* _EXERCISE PROMPT_
For the material that follows, return exactly the lines from the one with "Diffusions TV (353, 2570)" through the one with "Forum PSG (612, 2469)", both ends included.

* _EXERCISE MATERIALS_
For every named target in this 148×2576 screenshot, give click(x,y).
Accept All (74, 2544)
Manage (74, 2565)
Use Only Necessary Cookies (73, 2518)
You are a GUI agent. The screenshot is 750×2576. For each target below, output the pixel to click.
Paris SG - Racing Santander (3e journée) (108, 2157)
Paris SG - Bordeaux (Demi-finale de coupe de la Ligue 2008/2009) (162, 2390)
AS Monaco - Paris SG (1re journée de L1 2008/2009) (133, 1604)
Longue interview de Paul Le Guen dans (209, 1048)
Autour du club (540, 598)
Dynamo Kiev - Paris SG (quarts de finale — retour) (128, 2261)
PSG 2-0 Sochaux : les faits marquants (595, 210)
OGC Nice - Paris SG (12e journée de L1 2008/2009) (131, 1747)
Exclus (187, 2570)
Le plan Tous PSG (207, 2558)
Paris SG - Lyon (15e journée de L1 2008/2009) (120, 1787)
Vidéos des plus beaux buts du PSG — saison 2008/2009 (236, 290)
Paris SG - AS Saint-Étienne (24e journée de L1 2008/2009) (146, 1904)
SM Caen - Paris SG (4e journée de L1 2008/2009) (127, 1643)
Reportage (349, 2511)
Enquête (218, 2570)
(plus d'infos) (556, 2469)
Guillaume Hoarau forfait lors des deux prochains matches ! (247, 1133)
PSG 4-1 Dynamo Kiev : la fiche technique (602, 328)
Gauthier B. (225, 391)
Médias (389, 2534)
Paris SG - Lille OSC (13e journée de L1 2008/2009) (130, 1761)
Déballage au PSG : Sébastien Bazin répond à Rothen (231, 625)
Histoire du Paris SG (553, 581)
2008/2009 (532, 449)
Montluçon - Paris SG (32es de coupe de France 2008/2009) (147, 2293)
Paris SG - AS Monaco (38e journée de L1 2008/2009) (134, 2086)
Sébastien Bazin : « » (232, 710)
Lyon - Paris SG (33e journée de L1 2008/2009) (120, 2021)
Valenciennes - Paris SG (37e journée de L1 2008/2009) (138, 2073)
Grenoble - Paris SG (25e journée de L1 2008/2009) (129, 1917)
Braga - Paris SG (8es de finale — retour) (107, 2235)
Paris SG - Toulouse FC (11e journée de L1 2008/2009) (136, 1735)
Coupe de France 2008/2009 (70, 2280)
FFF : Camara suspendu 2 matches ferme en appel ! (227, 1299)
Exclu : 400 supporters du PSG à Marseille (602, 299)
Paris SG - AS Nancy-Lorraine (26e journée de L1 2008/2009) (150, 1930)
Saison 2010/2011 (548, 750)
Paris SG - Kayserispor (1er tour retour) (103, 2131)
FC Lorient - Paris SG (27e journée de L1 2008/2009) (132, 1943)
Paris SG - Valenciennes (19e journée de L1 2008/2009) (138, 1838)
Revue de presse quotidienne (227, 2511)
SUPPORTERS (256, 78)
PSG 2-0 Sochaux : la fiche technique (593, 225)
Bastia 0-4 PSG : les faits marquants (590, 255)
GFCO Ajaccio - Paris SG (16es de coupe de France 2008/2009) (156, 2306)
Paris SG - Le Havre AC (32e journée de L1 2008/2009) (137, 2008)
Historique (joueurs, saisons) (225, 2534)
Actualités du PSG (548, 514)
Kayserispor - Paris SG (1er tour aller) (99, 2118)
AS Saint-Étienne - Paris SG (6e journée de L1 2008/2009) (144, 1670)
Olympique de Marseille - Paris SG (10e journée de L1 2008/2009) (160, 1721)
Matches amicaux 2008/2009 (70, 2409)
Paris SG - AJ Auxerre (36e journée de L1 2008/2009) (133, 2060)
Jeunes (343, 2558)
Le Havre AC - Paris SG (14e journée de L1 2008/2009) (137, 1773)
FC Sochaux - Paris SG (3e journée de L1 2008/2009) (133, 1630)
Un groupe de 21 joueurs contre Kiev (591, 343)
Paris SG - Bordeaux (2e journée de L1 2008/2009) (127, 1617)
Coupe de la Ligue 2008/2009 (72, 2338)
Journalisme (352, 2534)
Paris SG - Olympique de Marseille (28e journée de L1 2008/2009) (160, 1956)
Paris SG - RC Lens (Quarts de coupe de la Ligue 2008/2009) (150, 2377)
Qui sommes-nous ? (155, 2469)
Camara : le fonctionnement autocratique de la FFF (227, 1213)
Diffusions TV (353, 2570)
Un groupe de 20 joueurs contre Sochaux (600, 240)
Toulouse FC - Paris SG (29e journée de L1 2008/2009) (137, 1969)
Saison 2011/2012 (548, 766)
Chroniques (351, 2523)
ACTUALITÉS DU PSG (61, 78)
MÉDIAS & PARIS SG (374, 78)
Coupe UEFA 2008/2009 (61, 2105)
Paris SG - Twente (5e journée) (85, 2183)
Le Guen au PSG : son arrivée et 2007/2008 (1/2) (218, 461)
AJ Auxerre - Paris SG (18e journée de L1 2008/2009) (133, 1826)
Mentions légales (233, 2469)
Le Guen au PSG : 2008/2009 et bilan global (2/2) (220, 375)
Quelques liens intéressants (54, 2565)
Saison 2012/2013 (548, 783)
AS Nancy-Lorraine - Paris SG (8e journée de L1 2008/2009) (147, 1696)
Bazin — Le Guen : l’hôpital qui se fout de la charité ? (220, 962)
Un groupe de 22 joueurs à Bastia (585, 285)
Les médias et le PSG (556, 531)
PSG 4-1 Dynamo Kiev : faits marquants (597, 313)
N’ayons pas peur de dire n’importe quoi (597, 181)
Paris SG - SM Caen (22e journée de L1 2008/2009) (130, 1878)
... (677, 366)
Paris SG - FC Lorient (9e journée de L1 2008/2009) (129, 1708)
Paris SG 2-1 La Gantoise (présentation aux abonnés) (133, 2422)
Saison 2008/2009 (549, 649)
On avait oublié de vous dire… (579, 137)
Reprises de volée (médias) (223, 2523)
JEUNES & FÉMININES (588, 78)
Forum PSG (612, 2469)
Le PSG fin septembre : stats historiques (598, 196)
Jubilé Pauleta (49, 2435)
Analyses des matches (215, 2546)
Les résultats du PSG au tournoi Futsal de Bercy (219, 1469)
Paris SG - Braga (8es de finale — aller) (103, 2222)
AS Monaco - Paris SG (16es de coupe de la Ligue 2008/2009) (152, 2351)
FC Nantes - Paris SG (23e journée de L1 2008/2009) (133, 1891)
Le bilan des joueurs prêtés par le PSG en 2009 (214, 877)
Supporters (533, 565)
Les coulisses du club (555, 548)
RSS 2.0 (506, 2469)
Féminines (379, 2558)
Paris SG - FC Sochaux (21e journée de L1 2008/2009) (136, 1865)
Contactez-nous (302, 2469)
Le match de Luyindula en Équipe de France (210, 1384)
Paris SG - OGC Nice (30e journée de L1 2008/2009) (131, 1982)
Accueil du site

* _SOLUTION FOR THIS PROBLEM_
Diffusions TV (353, 2570)
Un groupe de 20 joueurs contre Sochaux (600, 240)
Toulouse FC - Paris SG (29e journée de L1 2008/2009) (137, 1969)
Saison 2011/2012 (548, 766)
Chroniques (351, 2523)
ACTUALITÉS DU PSG (61, 78)
MÉDIAS & PARIS SG (374, 78)
Coupe UEFA 2008/2009 (61, 2105)
Paris SG - Twente (5e journée) (85, 2183)
Le Guen au PSG : son arrivée et 2007/2008 (1/2) (218, 461)
AJ Auxerre - Paris SG (18e journée de L1 2008/2009) (133, 1826)
Mentions légales (233, 2469)
Le Guen au PSG : 2008/2009 et bilan global (2/2) (220, 375)
Quelques liens intéressants (54, 2565)
Saison 2012/2013 (548, 783)
AS Nancy-Lorraine - Paris SG (8e journée de L1 2008/2009) (147, 1696)
Bazin — Le Guen : l’hôpital qui se fout de la charité ? (220, 962)
Un groupe de 22 joueurs à Bastia (585, 285)
Les médias et le PSG (556, 531)
PSG 4-1 Dynamo Kiev : faits marquants (597, 313)
N’ayons pas peur de dire n’importe quoi (597, 181)
Paris SG - SM Caen (22e journée de L1 2008/2009) (130, 1878)
... (677, 366)
Paris SG - FC Lorient (9e journée de L1 2008/2009) (129, 1708)
Paris SG 2-1 La Gantoise (présentation aux abonnés) (133, 2422)
Saison 2008/2009 (549, 649)
On avait oublié de vous dire… (579, 137)
Reprises de volée (médias) (223, 2523)
JEUNES & FÉMININES (588, 78)
Forum PSG (612, 2469)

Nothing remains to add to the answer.